(Stored items from a collection)
▬▬▬▬▬▬▬▬▬▬

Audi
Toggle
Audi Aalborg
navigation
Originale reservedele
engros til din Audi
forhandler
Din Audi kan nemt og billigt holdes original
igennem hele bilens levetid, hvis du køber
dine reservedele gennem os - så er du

▬▬▬▬▬▬▬▬▬▬

* **What needs to be done**
Output the records above exactly as written.

* **Task answer**
Audi
Toggle
Audi Aalborg
navigation
Originale reservedele
engros til din Audi
forhandler
Din Audi kan nemt og billigt holdes original
igennem hele bilens levetid, hvis du køber
dine reservedele gennem os - så er du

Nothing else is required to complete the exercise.